With his curious mind, de Jorio would have been interested to see the transformations that Neapolitan mimica underwent in the New World. My mother-in-law, Cristina Acocella, was born in this country, and her mother was too, but the family came from Caserta, northeast of Naples. For a number of years after I joined her family, my mother-in-law told me nothing about Italian hand gestures, and I believe she avoided using them in my presence. I was not Italian. Eventually, however, she got older, and one day, when I was complaining to her about someone, she tore a piece of paper off the edge of the Daily News, wrote the person’s name on it, and disappeared into the kitchen. I followed her and found her putting the piece of paper in the freezer, in a plastic bag containing many similar strips. She wouldn’t let me look at the bag, but I sneaked down later and opened it. It contained maybe thirty or forty names: the neighbor who looked at my mother-in-law in an odd way when the new air conditioner was delivered, the girl who recommended to my sister-in-law the cream that made her face break out, the man who told my father-in-law that the Department of Motor Vehicles was open on Sunday, and so on.

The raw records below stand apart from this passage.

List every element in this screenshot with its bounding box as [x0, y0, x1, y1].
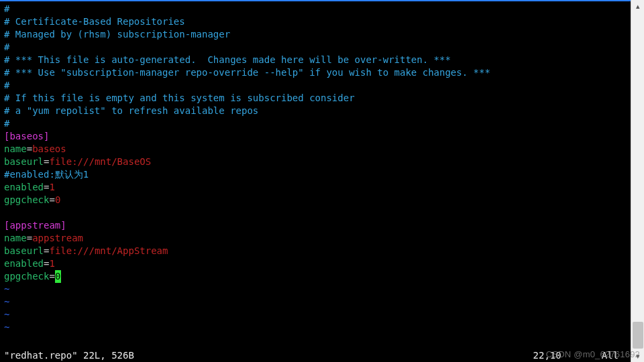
section-name: [baseos]	[4, 131, 49, 141]
kv-key: gpgcheck	[4, 194, 49, 205]
terminal-editor[interactable]: # # Certificate-Based Repositories # Man…	[0, 0, 631, 362]
kv-value: appstream	[32, 233, 83, 243]
kv-key: baseurl	[4, 245, 44, 256]
empty-tilde: ~	[4, 321, 627, 334]
kv-key: enabled	[4, 258, 44, 269]
comment-line: #	[4, 41, 627, 54]
equals-sign: =	[27, 143, 32, 154]
kv-line: enabled=1	[4, 181, 627, 194]
blank-line	[4, 206, 627, 219]
kv-line: baseurl=file:///mnt/AppStream	[4, 245, 627, 257]
comment-line: #	[4, 117, 627, 130]
kv-line-cursor: gpgcheck=0	[4, 270, 627, 283]
comment-line: # Certificate-Based Repositories	[4, 15, 627, 28]
comment-line: #	[4, 3, 627, 15]
comment-line: # If this file is empty and this system …	[4, 92, 627, 105]
vertical-scrollbar[interactable]: ▴ ▾	[631, 0, 644, 362]
empty-tilde: ~	[4, 296, 627, 308]
comment-line: # *** This file is auto-generated. Chang…	[4, 54, 627, 66]
scroll-up-icon[interactable]: ▴	[631, 0, 644, 12]
kv-value: 1	[49, 182, 54, 192]
scroll-down-icon[interactable]: ▾	[631, 350, 644, 362]
status-filename: "redhat.repo" 22L, 526B	[4, 349, 134, 362]
comment-line: # a "yum repolist" to refresh available …	[4, 105, 627, 117]
kv-key: gpgcheck	[4, 271, 49, 282]
kv-value: 0	[55, 194, 60, 205]
kv-line: enabled=1	[4, 257, 627, 270]
kv-key: baseurl	[4, 156, 44, 167]
comment-line: # *** Use "subscription-manager repo-ove…	[4, 66, 627, 79]
empty-tilde: ~	[4, 308, 627, 321]
kv-value: baseos	[32, 143, 66, 154]
kv-value: file:///mnt/BaseOS	[49, 156, 151, 167]
section-name: [appstream]	[4, 220, 66, 231]
status-position: 22,10	[533, 349, 561, 362]
comment-line: #	[4, 79, 627, 92]
status-percent: All	[602, 349, 619, 362]
comment-line: #enabled:默认为1	[4, 168, 627, 181]
section-header: [appstream]	[4, 219, 627, 232]
kv-key: name	[4, 143, 27, 154]
kv-key: enabled	[4, 182, 44, 192]
kv-value: 1	[49, 258, 54, 269]
kv-key: name	[4, 233, 27, 243]
kv-line: gpgcheck=0	[4, 194, 627, 206]
section-header: [baseos]	[4, 130, 627, 143]
vim-status-line: "redhat.repo" 22L, 526B 22,10 All	[0, 349, 631, 362]
equals-sign: =	[49, 194, 54, 205]
cursor: 0	[55, 270, 61, 283]
equals-sign: =	[27, 233, 32, 243]
kv-value: file:///mnt/AppStream	[49, 245, 168, 256]
kv-line: name=appstream	[4, 232, 627, 245]
window: # # Certificate-Based Repositories # Man…	[0, 0, 644, 362]
scrollbar-thumb[interactable]	[633, 322, 643, 349]
empty-tilde: ~	[4, 283, 627, 296]
comment-line: # Managed by (rhsm) subscription-manager	[4, 28, 627, 41]
equals-sign: =	[49, 271, 54, 282]
kv-line: baseurl=file:///mnt/BaseOS	[4, 156, 627, 168]
kv-line: name=baseos	[4, 143, 627, 156]
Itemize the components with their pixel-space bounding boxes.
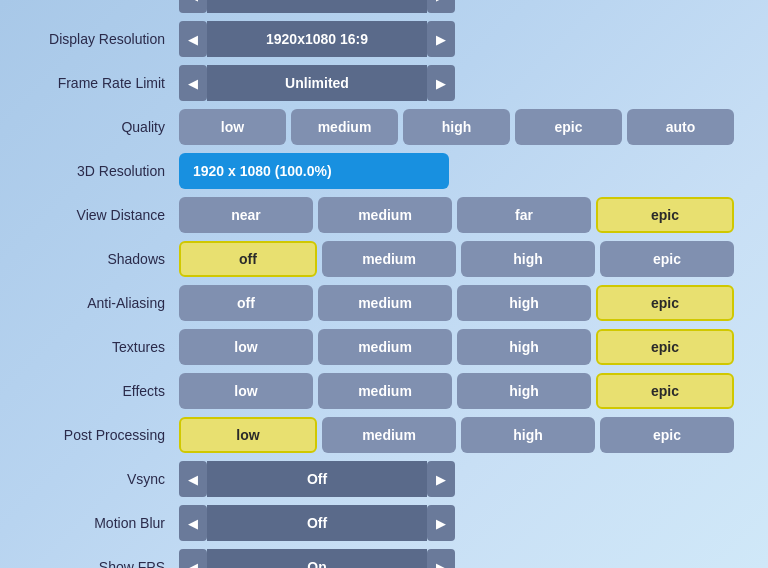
textures-medium[interactable]: medium [318,329,452,365]
show-fps-value: On [207,549,427,568]
display-resolution-row: Display Resolution ◀ 1920x1080 16:9 ▶ [34,20,734,58]
show-fps-label: Show FPS [34,559,179,568]
anti-aliasing-options: off medium high epic [179,285,734,321]
frame-rate-value: Unlimited [207,65,427,101]
textures-label: Textures [34,339,179,355]
view-distance-near[interactable]: near [179,197,313,233]
quality-row: Quality low medium high epic auto [34,108,734,146]
view-distance-options: near medium far epic [179,197,734,233]
window-mode-label: Window Mode [34,0,179,3]
post-processing-options: low medium high epic [179,417,734,453]
effects-low[interactable]: low [179,373,313,409]
shadows-high[interactable]: high [461,241,595,277]
vsync-label: Vsync [34,471,179,487]
motion-blur-left-arrow[interactable]: ◀ [179,505,207,541]
motion-blur-control: ◀ Off ▶ [179,505,455,541]
shadows-row: Shadows off medium high epic [34,240,734,278]
motion-blur-row: Motion Blur ◀ Off ▶ [34,504,734,542]
vsync-control: ◀ Off ▶ [179,461,455,497]
vsync-value: Off [207,461,427,497]
view-distance-label: View Distance [34,207,179,223]
frame-rate-control: ◀ Unlimited ▶ [179,65,455,101]
anti-aliasing-off[interactable]: off [179,285,313,321]
textures-high[interactable]: high [457,329,591,365]
effects-high[interactable]: high [457,373,591,409]
frame-rate-left-arrow[interactable]: ◀ [179,65,207,101]
textures-low[interactable]: low [179,329,313,365]
shadows-label: Shadows [34,251,179,267]
anti-aliasing-label: Anti-Aliasing [34,295,179,311]
display-resolution-right-arrow[interactable]: ▶ [427,21,455,57]
post-processing-row: Post Processing low medium high epic [34,416,734,454]
window-mode-value: Fullscreen [207,0,427,13]
display-resolution-value: 1920x1080 16:9 [207,21,427,57]
show-fps-control: ◀ On ▶ [179,549,455,568]
frame-rate-row: Frame Rate Limit ◀ Unlimited ▶ [34,64,734,102]
effects-label: Effects [34,383,179,399]
view-distance-epic[interactable]: epic [596,197,734,233]
motion-blur-right-arrow[interactable]: ▶ [427,505,455,541]
vsync-right-arrow[interactable]: ▶ [427,461,455,497]
anti-aliasing-medium[interactable]: medium [318,285,452,321]
vsync-left-arrow[interactable]: ◀ [179,461,207,497]
textures-epic[interactable]: epic [596,329,734,365]
resolution-3d-value: 1920 x 1080 (100.0%) [179,153,449,189]
window-mode-row: Window Mode ◀ Fullscreen ▶ [34,0,734,14]
view-distance-medium[interactable]: medium [318,197,452,233]
resolution-3d-label: 3D Resolution [34,163,179,179]
show-fps-right-arrow[interactable]: ▶ [427,549,455,568]
quality-low[interactable]: low [179,109,286,145]
post-processing-high[interactable]: high [461,417,595,453]
post-processing-epic[interactable]: epic [600,417,734,453]
quality-auto[interactable]: auto [627,109,734,145]
frame-rate-label: Frame Rate Limit [34,75,179,91]
shadows-off[interactable]: off [179,241,317,277]
quality-epic[interactable]: epic [515,109,622,145]
show-fps-left-arrow[interactable]: ◀ [179,549,207,568]
display-resolution-label: Display Resolution [34,31,179,47]
quality-label: Quality [34,119,179,135]
shadows-epic[interactable]: epic [600,241,734,277]
quality-options: low medium high epic auto [179,109,734,145]
anti-aliasing-high[interactable]: high [457,285,591,321]
anti-aliasing-row: Anti-Aliasing off medium high epic [34,284,734,322]
motion-blur-value: Off [207,505,427,541]
motion-blur-label: Motion Blur [34,515,179,531]
view-distance-far[interactable]: far [457,197,591,233]
show-fps-row: Show FPS ◀ On ▶ [34,548,734,568]
display-resolution-left-arrow[interactable]: ◀ [179,21,207,57]
resolution-3d-row: 3D Resolution 1920 x 1080 (100.0%) [34,152,734,190]
window-mode-control: ◀ Fullscreen ▶ [179,0,455,13]
window-mode-right-arrow[interactable]: ▶ [427,0,455,13]
post-processing-low[interactable]: low [179,417,317,453]
textures-options: low medium high epic [179,329,734,365]
effects-row: Effects low medium high epic [34,372,734,410]
effects-medium[interactable]: medium [318,373,452,409]
effects-epic[interactable]: epic [596,373,734,409]
quality-high[interactable]: high [403,109,510,145]
settings-panel: Window Mode ◀ Fullscreen ▶ Display Resol… [14,0,754,568]
shadows-options: off medium high epic [179,241,734,277]
post-processing-medium[interactable]: medium [322,417,456,453]
frame-rate-right-arrow[interactable]: ▶ [427,65,455,101]
post-processing-label: Post Processing [34,427,179,443]
window-mode-left-arrow[interactable]: ◀ [179,0,207,13]
anti-aliasing-epic[interactable]: epic [596,285,734,321]
quality-medium[interactable]: medium [291,109,398,145]
shadows-medium[interactable]: medium [322,241,456,277]
view-distance-row: View Distance near medium far epic [34,196,734,234]
vsync-row: Vsync ◀ Off ▶ [34,460,734,498]
textures-row: Textures low medium high epic [34,328,734,366]
display-resolution-control: ◀ 1920x1080 16:9 ▶ [179,21,455,57]
effects-options: low medium high epic [179,373,734,409]
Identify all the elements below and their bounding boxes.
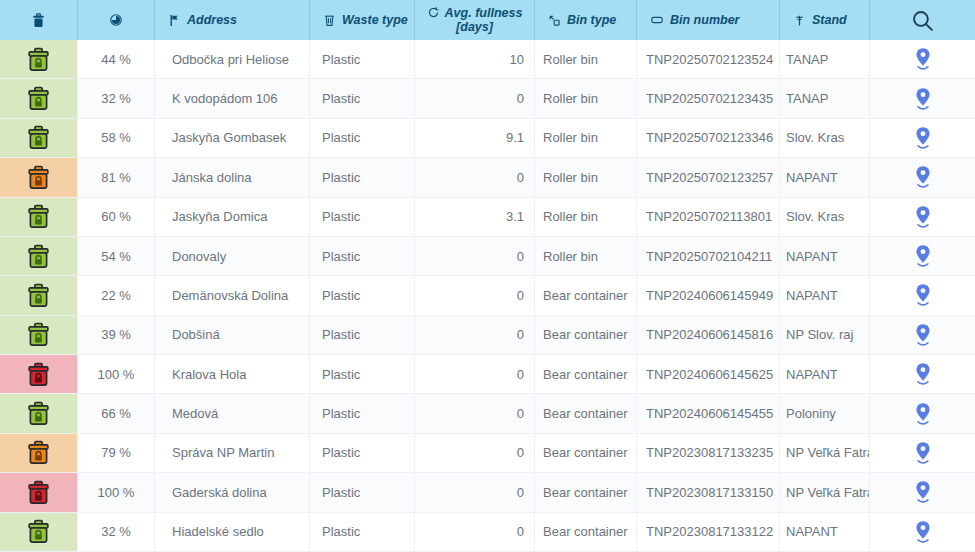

In the years that followed, my mother-in-law and I had many discussions about her bag of names. “It’s primitive, Mom,” I would say. “What if people knew? And what if it works? You could be arrested.” “Don’t be silly,” she would say. “It’s not real. It’s just a game.” And then she would ask me to spell the name of the boy who was with her grandson when the latter fell off his bicycle. (She had no compunction about minors.) As she explained to me, she was not harming these people; she was just slowing them down, coagulating them, as it were. She was using the mano cornuta, sense number 12, modified by New World sanctions on magic and late-twentieth-century advances in refrigeration technology.

She died in August of 1987, and my father-in-law, who did not believe in the evil eye, undoubtedly cleaned out the freezer soon after. I have often wondered whether a certain number of people in the New York metropolitan area—maybe thirty or forty of them, with nothing in common except that they all, at one point, had dealings with our family—suddenly, in the late summer of 1987, experienced relief from difficulties they had had for years. One morning, as I imagine it, a stiffness in their joints eased up; a sort of fog in front of their eyes cleared. They smiled; they breathed deeply; they were ready for action. There is no way of knowing, but I have never felt safe since.